Dataset content
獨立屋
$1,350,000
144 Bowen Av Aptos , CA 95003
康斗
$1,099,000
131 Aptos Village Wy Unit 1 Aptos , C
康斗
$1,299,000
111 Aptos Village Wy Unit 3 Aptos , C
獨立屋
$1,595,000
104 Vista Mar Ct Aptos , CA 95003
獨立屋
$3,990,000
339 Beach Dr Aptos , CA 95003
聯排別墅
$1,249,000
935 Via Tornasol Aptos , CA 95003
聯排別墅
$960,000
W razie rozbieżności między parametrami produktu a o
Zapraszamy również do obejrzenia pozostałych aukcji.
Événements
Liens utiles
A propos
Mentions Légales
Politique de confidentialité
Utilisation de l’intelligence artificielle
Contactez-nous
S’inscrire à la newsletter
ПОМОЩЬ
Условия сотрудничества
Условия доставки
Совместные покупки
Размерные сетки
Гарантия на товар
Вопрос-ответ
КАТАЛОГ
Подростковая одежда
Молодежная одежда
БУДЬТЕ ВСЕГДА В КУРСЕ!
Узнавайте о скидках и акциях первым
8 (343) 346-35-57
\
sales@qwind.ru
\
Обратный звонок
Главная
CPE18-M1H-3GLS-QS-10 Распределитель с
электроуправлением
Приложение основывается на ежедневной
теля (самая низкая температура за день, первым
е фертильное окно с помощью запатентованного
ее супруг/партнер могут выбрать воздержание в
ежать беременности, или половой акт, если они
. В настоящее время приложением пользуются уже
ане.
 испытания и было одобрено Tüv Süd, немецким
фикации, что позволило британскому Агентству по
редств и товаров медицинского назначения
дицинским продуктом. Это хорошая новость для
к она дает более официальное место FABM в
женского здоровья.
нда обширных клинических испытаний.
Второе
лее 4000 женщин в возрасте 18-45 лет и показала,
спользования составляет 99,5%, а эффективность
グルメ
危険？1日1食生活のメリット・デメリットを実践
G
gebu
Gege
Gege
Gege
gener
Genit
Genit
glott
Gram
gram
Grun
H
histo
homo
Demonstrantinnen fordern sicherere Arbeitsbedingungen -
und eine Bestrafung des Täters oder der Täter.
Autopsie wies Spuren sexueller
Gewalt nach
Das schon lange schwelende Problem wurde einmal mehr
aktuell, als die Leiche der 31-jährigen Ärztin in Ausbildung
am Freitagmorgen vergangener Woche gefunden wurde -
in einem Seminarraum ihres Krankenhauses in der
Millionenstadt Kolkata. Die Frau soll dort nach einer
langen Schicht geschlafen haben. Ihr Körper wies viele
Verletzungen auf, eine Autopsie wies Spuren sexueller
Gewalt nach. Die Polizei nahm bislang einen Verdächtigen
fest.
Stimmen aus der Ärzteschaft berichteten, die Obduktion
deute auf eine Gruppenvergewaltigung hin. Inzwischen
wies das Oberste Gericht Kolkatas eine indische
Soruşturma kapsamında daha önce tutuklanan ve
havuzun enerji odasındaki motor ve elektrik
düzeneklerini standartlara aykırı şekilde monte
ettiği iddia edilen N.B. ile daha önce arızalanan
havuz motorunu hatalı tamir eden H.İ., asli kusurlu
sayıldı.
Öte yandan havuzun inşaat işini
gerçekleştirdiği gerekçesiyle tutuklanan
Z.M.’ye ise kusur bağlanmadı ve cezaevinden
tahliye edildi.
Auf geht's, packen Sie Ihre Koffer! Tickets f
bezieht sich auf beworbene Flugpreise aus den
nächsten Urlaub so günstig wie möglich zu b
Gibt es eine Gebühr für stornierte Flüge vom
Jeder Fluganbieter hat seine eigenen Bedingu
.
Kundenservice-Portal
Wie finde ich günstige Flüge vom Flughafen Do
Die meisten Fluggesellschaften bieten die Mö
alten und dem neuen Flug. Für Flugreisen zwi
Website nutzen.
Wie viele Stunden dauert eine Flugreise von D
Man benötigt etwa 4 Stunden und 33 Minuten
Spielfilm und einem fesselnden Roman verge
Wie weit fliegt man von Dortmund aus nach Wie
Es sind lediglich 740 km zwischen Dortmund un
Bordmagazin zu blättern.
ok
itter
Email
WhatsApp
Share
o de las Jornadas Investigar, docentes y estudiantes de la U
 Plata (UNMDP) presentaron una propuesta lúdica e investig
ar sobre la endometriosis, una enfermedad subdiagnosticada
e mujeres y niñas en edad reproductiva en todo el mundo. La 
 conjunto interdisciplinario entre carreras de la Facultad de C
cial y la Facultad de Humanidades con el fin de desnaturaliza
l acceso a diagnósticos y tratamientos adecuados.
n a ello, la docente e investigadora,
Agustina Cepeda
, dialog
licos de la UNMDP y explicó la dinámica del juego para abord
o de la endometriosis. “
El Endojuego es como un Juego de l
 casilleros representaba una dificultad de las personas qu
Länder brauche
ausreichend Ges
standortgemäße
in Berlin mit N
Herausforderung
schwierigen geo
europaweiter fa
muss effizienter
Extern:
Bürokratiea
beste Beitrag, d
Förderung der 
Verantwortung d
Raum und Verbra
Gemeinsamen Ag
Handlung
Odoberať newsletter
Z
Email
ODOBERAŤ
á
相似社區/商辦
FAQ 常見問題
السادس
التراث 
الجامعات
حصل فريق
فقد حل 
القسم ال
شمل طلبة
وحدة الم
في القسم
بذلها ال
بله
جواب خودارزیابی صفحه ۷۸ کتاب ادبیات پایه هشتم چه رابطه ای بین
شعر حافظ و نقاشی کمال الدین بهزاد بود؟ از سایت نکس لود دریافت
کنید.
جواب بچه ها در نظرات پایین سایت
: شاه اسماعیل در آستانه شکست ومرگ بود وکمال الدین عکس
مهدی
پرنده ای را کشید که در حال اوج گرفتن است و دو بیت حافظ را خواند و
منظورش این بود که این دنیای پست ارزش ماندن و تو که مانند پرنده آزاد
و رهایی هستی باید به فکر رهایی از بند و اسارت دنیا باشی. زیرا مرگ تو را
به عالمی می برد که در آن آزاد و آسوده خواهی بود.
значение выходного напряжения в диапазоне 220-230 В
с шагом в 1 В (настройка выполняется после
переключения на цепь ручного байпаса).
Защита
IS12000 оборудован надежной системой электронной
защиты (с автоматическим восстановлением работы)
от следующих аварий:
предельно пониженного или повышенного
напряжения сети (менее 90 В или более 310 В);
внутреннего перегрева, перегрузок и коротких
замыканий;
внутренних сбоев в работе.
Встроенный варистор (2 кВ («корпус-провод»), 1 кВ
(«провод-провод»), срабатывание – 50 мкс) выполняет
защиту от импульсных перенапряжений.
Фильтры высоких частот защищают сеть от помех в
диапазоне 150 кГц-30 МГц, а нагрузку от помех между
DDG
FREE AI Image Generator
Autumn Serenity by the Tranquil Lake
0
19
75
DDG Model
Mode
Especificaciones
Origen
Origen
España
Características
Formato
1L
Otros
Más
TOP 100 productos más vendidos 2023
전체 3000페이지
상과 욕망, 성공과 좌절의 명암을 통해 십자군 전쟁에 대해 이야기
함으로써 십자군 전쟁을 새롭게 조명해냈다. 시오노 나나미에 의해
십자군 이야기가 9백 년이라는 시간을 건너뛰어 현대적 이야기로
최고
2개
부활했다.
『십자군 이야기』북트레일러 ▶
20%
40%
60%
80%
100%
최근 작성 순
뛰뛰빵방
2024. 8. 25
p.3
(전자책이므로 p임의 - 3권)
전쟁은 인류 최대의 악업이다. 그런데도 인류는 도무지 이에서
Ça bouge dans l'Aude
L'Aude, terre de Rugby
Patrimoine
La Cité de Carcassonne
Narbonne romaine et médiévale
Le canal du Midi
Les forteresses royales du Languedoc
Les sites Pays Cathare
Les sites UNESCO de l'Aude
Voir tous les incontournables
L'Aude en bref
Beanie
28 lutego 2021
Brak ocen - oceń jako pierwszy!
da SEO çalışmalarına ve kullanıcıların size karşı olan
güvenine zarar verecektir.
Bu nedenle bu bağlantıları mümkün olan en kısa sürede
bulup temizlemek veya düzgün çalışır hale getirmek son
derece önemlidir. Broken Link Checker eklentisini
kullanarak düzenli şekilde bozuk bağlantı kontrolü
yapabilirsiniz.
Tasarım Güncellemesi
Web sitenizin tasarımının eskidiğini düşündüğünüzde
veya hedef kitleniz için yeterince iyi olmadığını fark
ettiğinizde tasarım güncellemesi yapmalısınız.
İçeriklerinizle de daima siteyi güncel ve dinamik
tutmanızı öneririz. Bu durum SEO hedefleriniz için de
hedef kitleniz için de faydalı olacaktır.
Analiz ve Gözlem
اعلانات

Problem description
Beginning with the line that has "hedef kitleniz için de faydalı olacaktır.", set down every line of the entries above through the final one, unchanged.

Reply to the task
hedef kitleniz için de faydalı olacaktır.
Analiz ve Gözlem
اعلانات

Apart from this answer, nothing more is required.